Niska frekwencja martwi żużlowców
2014-07-02
Ostatni mecz żużlowej Polonii Bydgoszcz przeciwko drużynie KMŻ Lublin obserwowało na żywo zaledwie półtora tysiąca kibiców. Rozczarowany frekwencją był nie tylko trener Jacek Woźniak, ale także jego podopieczni.
Szkoleniowiec Polonii odniósł się do małej liczby fanów na trybunach podczas konferencji prasowej, która miała miejsce bezpośrednio po meczu. W podobnym tonie wypowiedział się m.in. żużlowiec Robert Kościecha.

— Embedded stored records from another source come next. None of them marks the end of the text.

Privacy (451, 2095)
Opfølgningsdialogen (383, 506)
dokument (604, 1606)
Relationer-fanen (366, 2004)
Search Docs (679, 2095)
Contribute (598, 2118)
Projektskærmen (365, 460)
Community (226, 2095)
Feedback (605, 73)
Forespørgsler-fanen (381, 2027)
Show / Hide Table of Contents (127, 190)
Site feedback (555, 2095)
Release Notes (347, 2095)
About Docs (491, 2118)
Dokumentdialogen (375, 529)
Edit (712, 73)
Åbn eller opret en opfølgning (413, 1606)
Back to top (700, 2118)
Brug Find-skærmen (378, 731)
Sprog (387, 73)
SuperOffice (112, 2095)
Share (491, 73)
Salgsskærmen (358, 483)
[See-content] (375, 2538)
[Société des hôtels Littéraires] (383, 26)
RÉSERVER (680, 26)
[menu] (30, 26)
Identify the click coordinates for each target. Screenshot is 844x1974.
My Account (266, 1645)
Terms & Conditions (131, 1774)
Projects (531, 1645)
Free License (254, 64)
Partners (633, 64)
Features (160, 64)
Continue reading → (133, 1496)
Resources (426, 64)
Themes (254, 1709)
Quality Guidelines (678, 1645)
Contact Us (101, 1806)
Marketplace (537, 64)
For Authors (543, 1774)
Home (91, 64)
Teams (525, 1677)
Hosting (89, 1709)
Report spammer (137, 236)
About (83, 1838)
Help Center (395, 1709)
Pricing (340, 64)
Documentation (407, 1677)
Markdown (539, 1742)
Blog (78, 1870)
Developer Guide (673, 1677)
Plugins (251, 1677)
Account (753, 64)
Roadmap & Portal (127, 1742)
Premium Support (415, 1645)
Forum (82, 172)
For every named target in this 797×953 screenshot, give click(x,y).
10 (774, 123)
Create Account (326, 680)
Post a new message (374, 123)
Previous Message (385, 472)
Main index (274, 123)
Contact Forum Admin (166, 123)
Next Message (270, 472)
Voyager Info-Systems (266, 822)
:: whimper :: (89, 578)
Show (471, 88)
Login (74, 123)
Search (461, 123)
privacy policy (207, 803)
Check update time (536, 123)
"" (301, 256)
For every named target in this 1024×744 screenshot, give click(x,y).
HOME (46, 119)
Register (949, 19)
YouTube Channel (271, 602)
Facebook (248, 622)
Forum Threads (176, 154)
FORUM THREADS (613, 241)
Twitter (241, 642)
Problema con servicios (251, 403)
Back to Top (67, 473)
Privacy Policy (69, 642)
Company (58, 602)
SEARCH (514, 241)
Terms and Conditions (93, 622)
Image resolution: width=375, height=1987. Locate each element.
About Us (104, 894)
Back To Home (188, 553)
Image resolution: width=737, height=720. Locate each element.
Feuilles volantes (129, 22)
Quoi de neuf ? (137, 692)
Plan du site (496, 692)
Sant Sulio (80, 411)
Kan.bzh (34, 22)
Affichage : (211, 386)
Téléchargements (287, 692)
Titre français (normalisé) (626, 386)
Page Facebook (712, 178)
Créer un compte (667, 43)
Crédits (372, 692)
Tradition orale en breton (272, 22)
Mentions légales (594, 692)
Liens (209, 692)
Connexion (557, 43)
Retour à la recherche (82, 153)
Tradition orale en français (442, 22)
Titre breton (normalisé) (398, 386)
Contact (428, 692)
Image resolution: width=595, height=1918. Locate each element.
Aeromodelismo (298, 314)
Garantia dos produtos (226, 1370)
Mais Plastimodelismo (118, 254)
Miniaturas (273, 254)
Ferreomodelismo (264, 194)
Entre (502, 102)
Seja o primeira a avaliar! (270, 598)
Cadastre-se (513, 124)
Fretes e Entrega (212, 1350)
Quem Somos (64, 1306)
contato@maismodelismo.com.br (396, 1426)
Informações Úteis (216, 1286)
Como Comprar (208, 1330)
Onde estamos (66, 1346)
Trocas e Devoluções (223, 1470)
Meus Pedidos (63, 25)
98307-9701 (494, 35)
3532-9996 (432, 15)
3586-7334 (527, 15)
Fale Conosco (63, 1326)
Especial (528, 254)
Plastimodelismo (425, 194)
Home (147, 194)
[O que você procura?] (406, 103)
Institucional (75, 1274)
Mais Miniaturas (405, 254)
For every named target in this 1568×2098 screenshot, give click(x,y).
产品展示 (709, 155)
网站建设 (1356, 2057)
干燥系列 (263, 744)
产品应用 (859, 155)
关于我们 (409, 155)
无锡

- Można powiedzieć, że nasz klub ma teraz garstkę kibiców. To smutne, że bydgoszczanie nie chcą przychodzić na nasze mecze, tym bardziej, że pamiętam czasy, gdy na Polonię chodziły tłumy - powiedział "Kostek" w rozmowie z dziennikarzem serwisu sportowefakty.pl.
- Trudno jeździ się ze świadomością, że niewiele osób nas dopinguje. Chcielibyśmy, by kibiców na trybunach było więcej. Z drugiej strony jesteśmy wdzięczni tym, którzy teraz przychodzą na nasz stadion i mimo spadku z Ekstraligi zostali z nami - podkreślił.